Mentre il temibile Mohamed, poco più che ventenne, è recentemente passato dall’hotspot di Messina alla galera, il nome di Ossama non c’è tra quelli dei fermati nei giorni scorsi, tra cui figura invece il fratello Ahmed. Ossama è destinato a diventare il nuovo Generale? Cioè l’ennesimo trafficante di uomini che si darà alla macchia dopo aver racimolato a sufficienza coi suoi affari e aver fatto pericolosamente diventare famoso il proprio nome? Nel dubbio, rimane ancora in piedi la descrizione fatta all’epoca del suo predecessore Mered, «organizzatore instancabile di numerosissime partenze di natanti dalle coste libiche, i cui migranti vengono egualmente “agganciati” in Italia dai complici operanti in questo territorio». Un capo riconosciuto e indiscusso di quelle stesse basi dove oggi a fare paura sono altri nomi. «Ho visto cose atroci, indescrivibili», raccontava solo tre anni fa un migrante che era stato imprigionato proprio da Mered. «Io sono stato fortunato che Jamal – un sodale – e Medhanie hanno comprato la mia vita, di tanta gente non si è più saputo nulla, a Grumbli ti torturano fino alla morte o ti rivendono», raccontava ancora, però, sul noto trafficante, di cui oggi si sono perse le tracce.
«Sono il più forte dell’organizzazione», gongolava solo fino a tre anni fa, vantandosi del proprio potere. Si definiva il nuovo Gheddafi, e così come il leader libico si faceva chiamare il Generale. Un ruolo di rispetto che si è conquistato anche grazie alla sua mancanza di considerazione delle vite umane dei migranti che dal Sudan faceva arrivare in Europa. Ad alcuni complici che al telefono gli comunicavano di avere caricato cinquecento migranti su un barcone rispondeva: «Io sono più bravo, ne metto altri cinquecento». «Nella classifica dei criminali legati alla questione dei migranti si colloca tra i primi tre», raccontava all’epoca la procura di Palermo. Che fine ha fatto ora? Qualcuno ha finalmente ricominciato a cercarlo?

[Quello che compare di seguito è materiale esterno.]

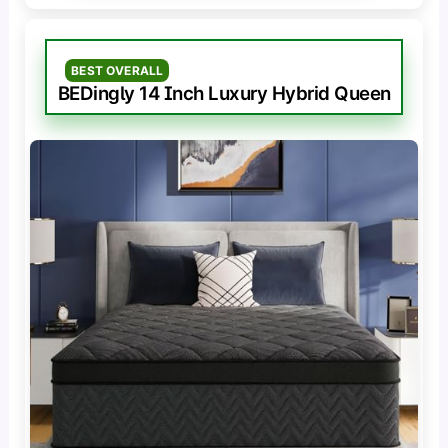
BEST OVERALL
BEDingly 14 Inch Luxury Hybrid Queen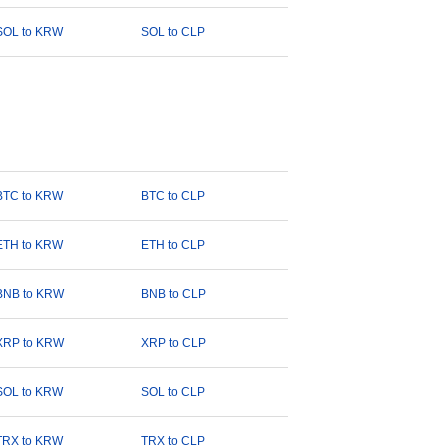
SOL to KRW
SOL to CLP
BTC to KRW
BTC to CLP
ETH to KRW
ETH to CLP
BNB to KRW
BNB to CLP
XRP to KRW
XRP to CLP
SOL to KRW
SOL to CLP
TRX to KRW
TRX to CLP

«L’ultima volta che io sono riuscito a sentirlo era in Kenya o forse ancora a Kampala, in Uganda», racconta Ali Fegan, giornalista originario di Stoccolma che ha realizzato il documentario Il Generale, in collaborazione col giornalista siciliano del Guardian Lorenzo Tondo, incentrato sulla storia di Medhanie Tesfamariam Behre, per tre anni scambiato per Mered e detenuto al Pagliarelli. «In Svezia ho avuto dei contatti con la moglie di Mered», cioè Lidya Tesfu, sentita anche durante il processo di Palermo, occasione nella quale la donna confermò che l’uomo detenuto non era suo marito, non era il trafficante. «Da lì, poi, abbiamo tentato di trovarlo a Kampala. Era lì, ma non siamo riusciti a vederlo di persona», continua il cronista, le cui ricerche risalgono al 2017. «Onestamente, non credo nemmeno che qualcuno lo stia cercando – dice ancora il cronista, alludendo al vero boss -. Ci sono molti più trafficanti attivi che stanno cercando al giorno d’oggi. In pratica, il vero vincitore di questa tragedia è proprio Mered».